» **ENTRIES PROVIDED**
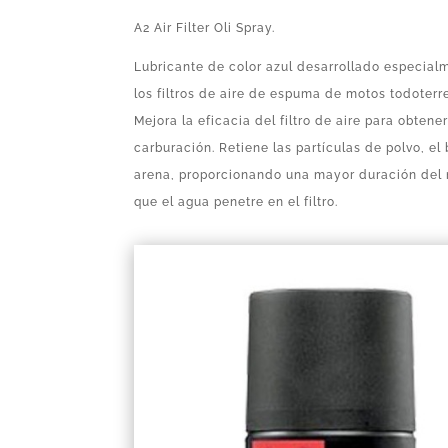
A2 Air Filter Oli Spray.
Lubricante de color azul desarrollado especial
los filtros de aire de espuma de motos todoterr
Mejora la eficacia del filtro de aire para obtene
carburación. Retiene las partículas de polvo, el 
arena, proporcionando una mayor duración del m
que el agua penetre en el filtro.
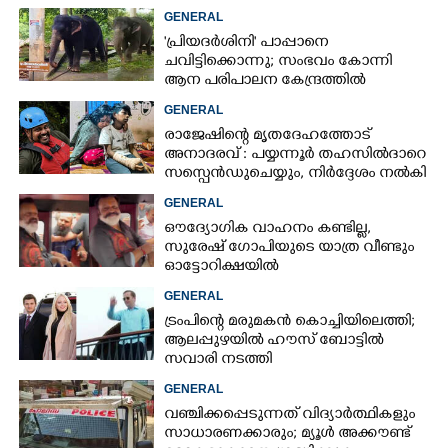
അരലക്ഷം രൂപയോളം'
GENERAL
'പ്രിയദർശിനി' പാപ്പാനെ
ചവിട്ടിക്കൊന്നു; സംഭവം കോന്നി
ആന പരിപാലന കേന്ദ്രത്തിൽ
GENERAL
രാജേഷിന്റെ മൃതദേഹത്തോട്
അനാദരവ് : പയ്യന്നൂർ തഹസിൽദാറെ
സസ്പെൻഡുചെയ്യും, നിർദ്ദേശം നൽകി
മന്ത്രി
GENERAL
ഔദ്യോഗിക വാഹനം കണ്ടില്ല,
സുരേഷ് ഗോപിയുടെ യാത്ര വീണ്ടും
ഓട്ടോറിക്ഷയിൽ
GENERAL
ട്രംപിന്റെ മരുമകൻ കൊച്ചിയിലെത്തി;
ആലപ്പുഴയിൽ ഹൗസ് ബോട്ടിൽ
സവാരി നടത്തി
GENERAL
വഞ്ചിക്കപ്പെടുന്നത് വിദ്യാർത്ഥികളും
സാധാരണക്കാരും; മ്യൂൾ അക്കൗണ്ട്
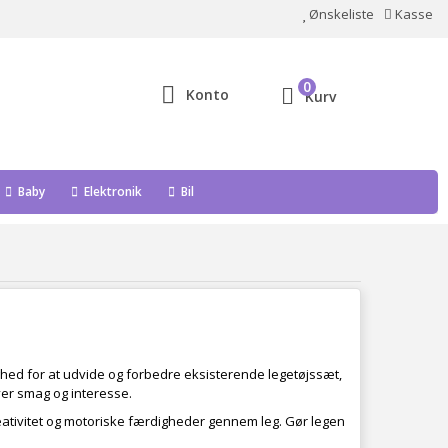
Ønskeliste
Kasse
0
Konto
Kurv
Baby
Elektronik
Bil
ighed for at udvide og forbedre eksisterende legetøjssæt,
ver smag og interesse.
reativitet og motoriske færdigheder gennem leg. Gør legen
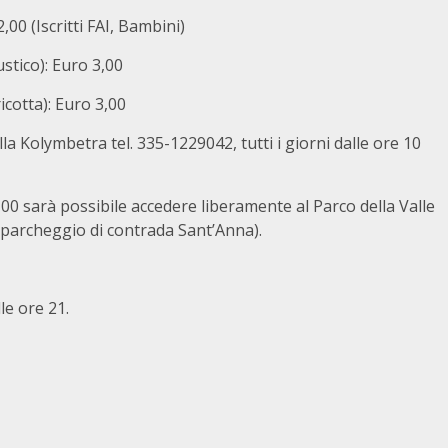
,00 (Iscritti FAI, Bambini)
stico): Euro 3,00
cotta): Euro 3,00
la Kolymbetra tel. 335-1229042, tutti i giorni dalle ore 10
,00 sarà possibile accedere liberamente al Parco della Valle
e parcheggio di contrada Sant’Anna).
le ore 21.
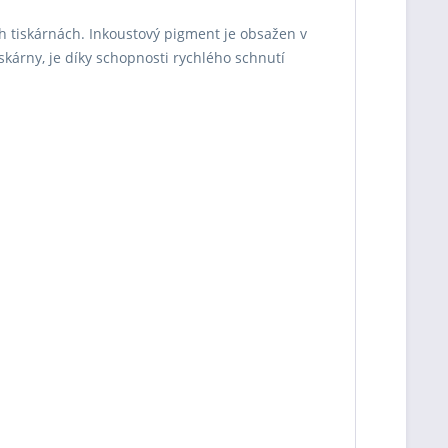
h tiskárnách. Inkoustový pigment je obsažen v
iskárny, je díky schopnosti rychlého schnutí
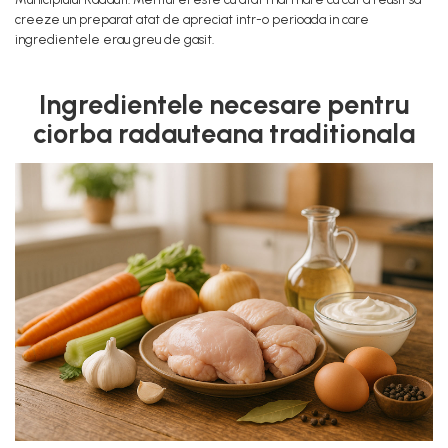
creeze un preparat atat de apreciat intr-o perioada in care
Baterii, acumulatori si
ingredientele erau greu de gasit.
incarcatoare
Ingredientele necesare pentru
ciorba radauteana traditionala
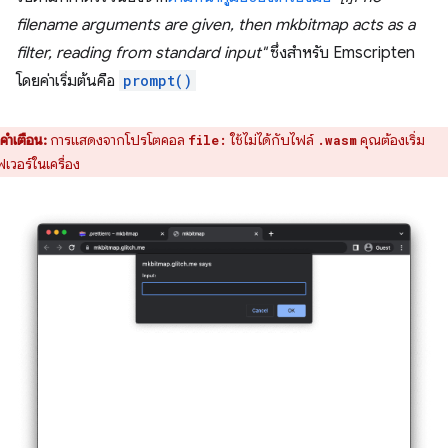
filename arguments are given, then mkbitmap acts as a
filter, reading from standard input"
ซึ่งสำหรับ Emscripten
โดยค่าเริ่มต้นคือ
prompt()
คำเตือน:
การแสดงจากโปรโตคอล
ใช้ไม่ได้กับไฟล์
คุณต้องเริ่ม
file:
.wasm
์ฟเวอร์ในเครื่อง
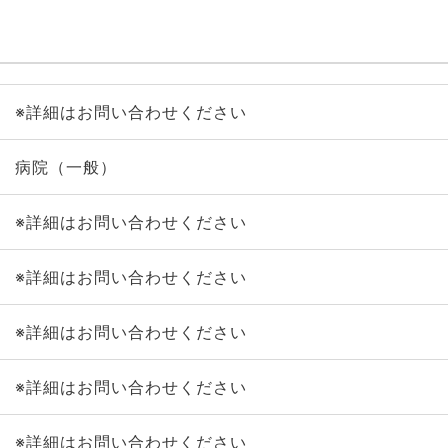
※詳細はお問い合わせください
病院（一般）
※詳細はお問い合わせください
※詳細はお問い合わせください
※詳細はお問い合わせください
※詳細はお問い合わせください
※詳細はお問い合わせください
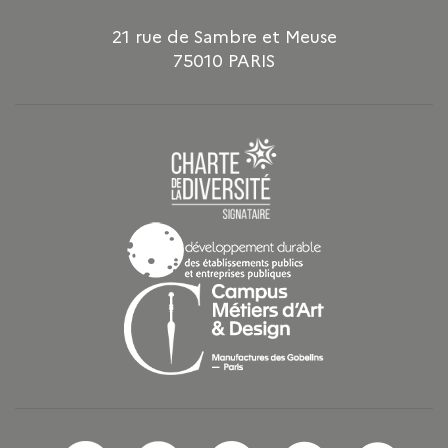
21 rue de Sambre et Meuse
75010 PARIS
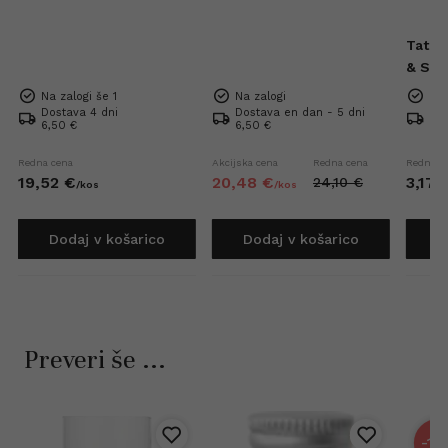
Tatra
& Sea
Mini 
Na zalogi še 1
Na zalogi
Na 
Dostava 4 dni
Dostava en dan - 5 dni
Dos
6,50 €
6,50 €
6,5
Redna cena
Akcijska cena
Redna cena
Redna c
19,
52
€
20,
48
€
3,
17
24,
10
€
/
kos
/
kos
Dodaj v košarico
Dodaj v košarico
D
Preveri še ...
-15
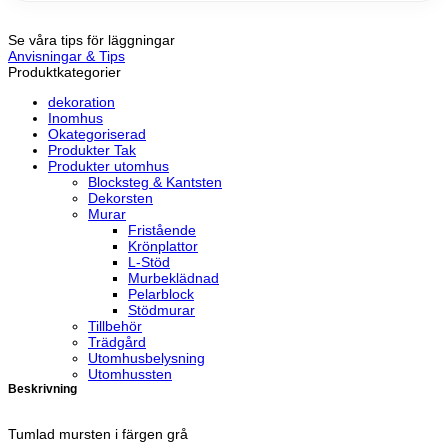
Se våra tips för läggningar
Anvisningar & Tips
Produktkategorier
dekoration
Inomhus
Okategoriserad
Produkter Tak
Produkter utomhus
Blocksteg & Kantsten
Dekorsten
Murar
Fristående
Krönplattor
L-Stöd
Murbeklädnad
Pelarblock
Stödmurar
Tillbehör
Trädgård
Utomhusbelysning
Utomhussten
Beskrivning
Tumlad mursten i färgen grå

==

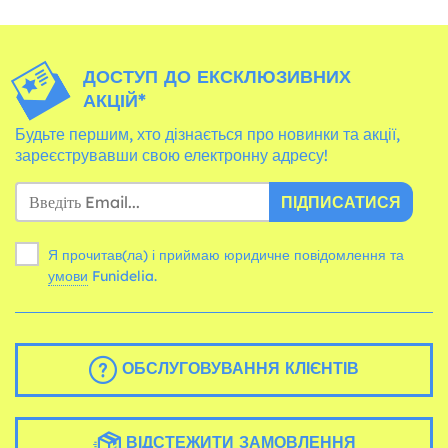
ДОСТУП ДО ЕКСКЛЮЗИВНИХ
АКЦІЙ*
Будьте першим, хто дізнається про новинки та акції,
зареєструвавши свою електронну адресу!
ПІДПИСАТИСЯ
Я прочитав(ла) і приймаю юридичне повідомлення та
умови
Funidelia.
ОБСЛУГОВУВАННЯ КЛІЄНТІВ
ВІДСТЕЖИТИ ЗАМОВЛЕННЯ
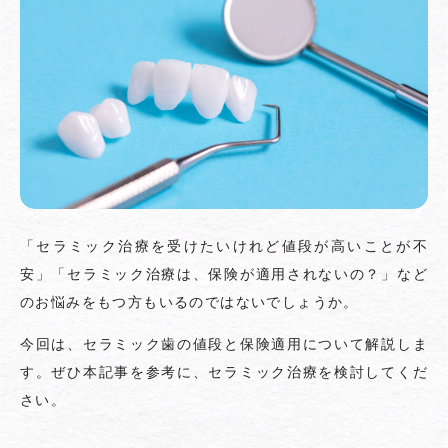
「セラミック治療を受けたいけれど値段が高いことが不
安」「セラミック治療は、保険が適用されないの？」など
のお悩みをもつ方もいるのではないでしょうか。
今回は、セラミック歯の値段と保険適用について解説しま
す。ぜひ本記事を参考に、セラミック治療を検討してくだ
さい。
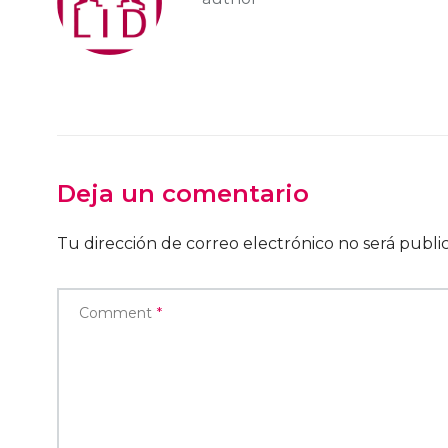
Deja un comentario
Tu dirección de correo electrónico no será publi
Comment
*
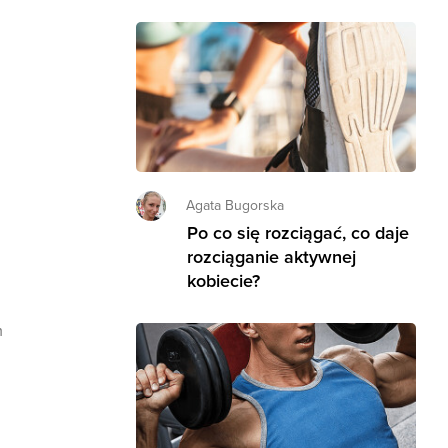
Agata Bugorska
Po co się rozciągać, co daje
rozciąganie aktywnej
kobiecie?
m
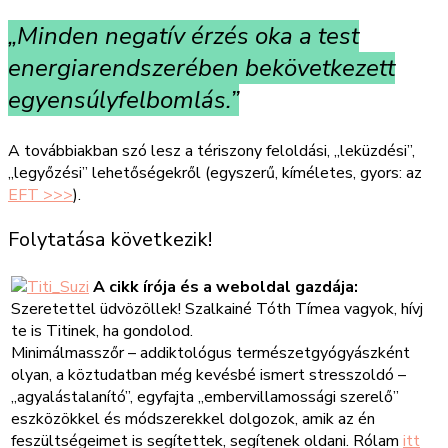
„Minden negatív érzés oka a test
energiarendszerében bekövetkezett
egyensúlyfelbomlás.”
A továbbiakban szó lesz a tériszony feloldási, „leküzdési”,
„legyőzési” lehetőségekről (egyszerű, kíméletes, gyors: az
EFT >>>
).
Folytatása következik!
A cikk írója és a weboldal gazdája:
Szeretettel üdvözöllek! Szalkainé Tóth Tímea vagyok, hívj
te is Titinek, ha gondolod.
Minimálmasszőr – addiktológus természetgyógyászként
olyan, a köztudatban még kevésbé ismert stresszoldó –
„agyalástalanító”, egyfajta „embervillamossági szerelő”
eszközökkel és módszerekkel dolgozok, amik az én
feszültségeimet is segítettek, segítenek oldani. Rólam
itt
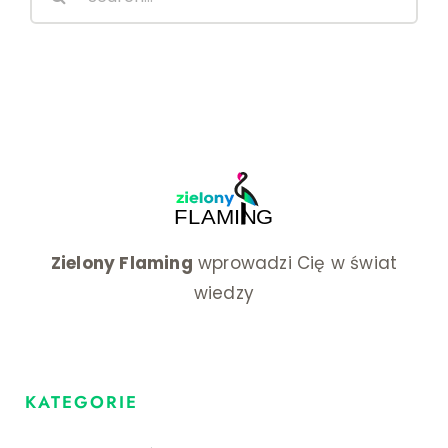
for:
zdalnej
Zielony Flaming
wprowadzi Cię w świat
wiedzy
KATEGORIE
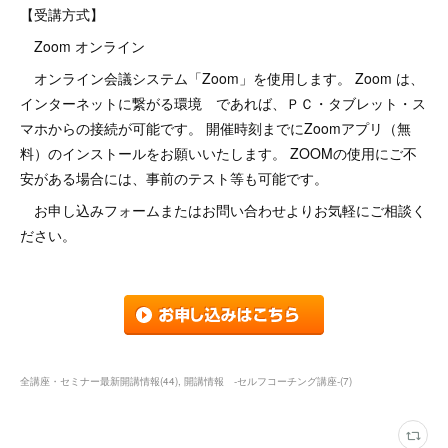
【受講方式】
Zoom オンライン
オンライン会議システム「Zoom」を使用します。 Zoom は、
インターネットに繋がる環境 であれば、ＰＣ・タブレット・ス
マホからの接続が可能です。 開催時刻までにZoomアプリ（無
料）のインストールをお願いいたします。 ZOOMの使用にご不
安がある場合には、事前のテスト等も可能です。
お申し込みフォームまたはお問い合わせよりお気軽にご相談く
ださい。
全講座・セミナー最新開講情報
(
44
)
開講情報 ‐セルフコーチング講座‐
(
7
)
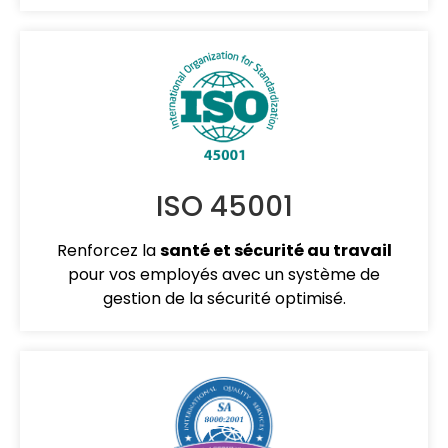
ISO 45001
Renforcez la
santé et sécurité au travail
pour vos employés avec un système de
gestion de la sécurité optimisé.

» **WORK TO COMPLETE**
Please copy out from the data above, without any picture, exactly the lines running from the one that holds "A továbbiakban szó" through the one that holds "マホからの接続が可能です。 開催時刻までにZoomアプリ（無", and nothing beyond them.

» **FINAL ANSWER**
A továbbiakban szó lesz a tériszony feloldási, „leküzdési”,
„legyőzési” lehetőségekről (egyszerű, kíméletes, gyors: az
EFT >>>
).
Folytatása következik!
A cikk írója és a weboldal gazdája:
Szeretettel üdvözöllek! Szalkainé Tóth Tímea vagyok, hívj
te is Titinek, ha gondolod.
Minimálmasszőr – addiktológus természetgyógyászként
olyan, a köztudatban még kevésbé ismert stresszoldó –
„agyalástalanító”, egyfajta „embervillamossági szerelő”
eszközökkel és módszerekkel dolgozok, amik az én
feszültségeimet is segítettek, segítenek oldani. Rólam
itt
for:
zdalnej
Zielony Flaming
wprowadzi Cię w świat
wiedzy
KATEGORIE
【受講方式】
Zoom オンライン
オンライン会議システム「Zoom」を使用します。 Zoom は、
インターネットに繋がる環境 であれば、ＰＣ・タブレット・ス
マホからの接続が可能です。 開催時刻までにZoomアプリ（無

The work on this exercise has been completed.